Mr. Kadoche spent the quarter century prior to his retirement designing catalogues for department stores a way of making a living virtually impossible now, he said, in this age of desktop publishing and online commerce.
And he admits that the realist oil and pastel painting he now does exclusively "traditional," is how he describes his work is considered similarly anachronistic by the contemporary fine art world.
But that, he said, is where his heart is and has been ever since he saw, as a 14-year-old in Morocco, a realist seascape titled "Moonlight on the Ocean."
"I saw that painting for the first time, I said, ‘oh my God, that’s it,’ " Mr. Kadoche recalled. "I am not an abstract painter; I enjoy looking at it, but I cannot do it myself. I’m very visual; for me the image comes first, not the concept."
The importance of the visual world is apparent in Mr. Kadoche’s works, from the "slice-of-life" Paris streetscapes that adorn the walls of his home, to the somber pastel portraits that have won him back-to-back awards the last two years from the American Artists Professional League.
The AAPL, a national organization dedicated to promoting traditional realist art, awarded Mr. Kadoche its Art Spirit Foundation Dianne B. Bernhard Award in Pastel in 2004 for "The Elder Painter," a portrait of an elderly painter hunched over, intent on his palette.
This year, Mr.
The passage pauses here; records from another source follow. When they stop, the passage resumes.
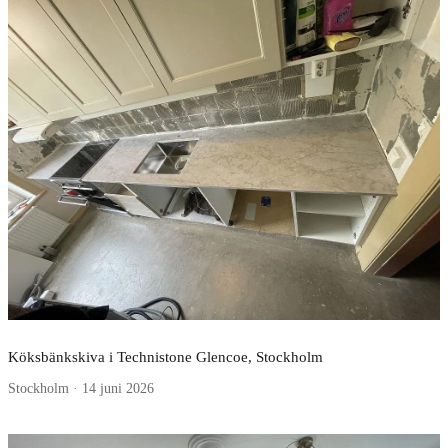
Köksbänkskiva i Technistone Glencoe, Stockholm
Stockholm · 14 juni 2026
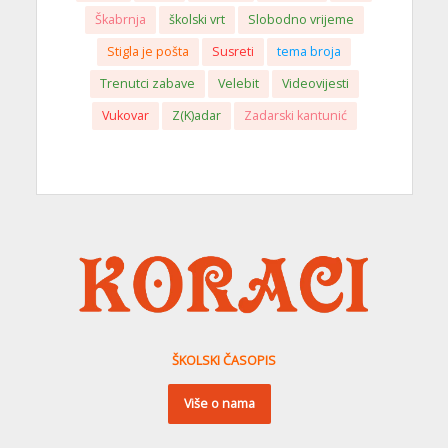
Škabrnja
školski vrt
Slobodno vrijeme
Stigla je pošta
Susreti
tema broja
Trenutci zabave
Velebit
Videovijesti
Vukovar
Z(K)adar
Zadarski kantunić
ŠKOLSKI ČASOPIS
Više o nama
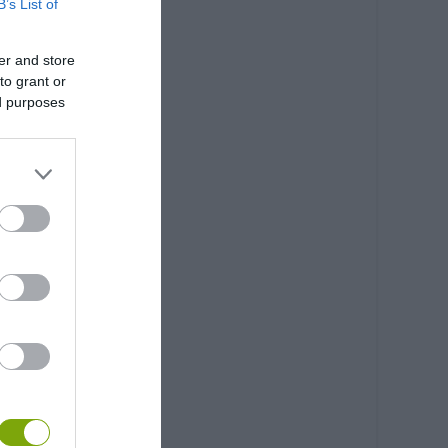
B’s List of
er and store
to grant or
ed purposes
Kadoche was awarded the AAPL’s Medal of Honor for another portrait, "Tattooed," in which a heavily tattooed young man, with a shaved head and a nose ring, stands, arms crossed, contemplating the meaning of life or where to get his next tattoo.
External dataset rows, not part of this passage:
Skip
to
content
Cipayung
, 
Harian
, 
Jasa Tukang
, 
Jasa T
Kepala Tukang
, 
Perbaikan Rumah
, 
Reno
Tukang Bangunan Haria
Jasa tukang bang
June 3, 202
Like all of Mr. Kadoche’s work, the two paintings, while realistic, do not cross the line into what is often referred to as photo realism. Their soft edges and subtle colors manage to capture and convey both the physical attributes and the personalities of their subjects. As such, they are unquestionably paintings.
"I don’t go for (photo realism); it’s just not my thing," Mr. Kadoche said. "I don’t want to just get that moment that the shutter closes, I have to see my subjects move around, to see how they really are, to properly paint them."
Live models go through at least three sittings more if he can afford to pay them and an in animate objects sit for weeks while he works to get the details just right. For landscapes, he said, he will sometimes cheat: sitting for a few hours at the site and taking a picture to get the details right later if he can’t return later.
Not every piece is successful, he admitted. His studio is crammed with hundreds of paintings. Good ones, as he describes some, and others that "did not succeed." His goal is to make each painting better than the last one, he said, which is why he chooses to enter most of his work in juried competitions.
"I am not a businessman, so, for me galleries are not the best option," he said. "With these competitions, I’m competing with myself more than anything and it pushes me to be a better painter.
"In this way, I’m always on the same path," he added. "It’s sort of a tradition."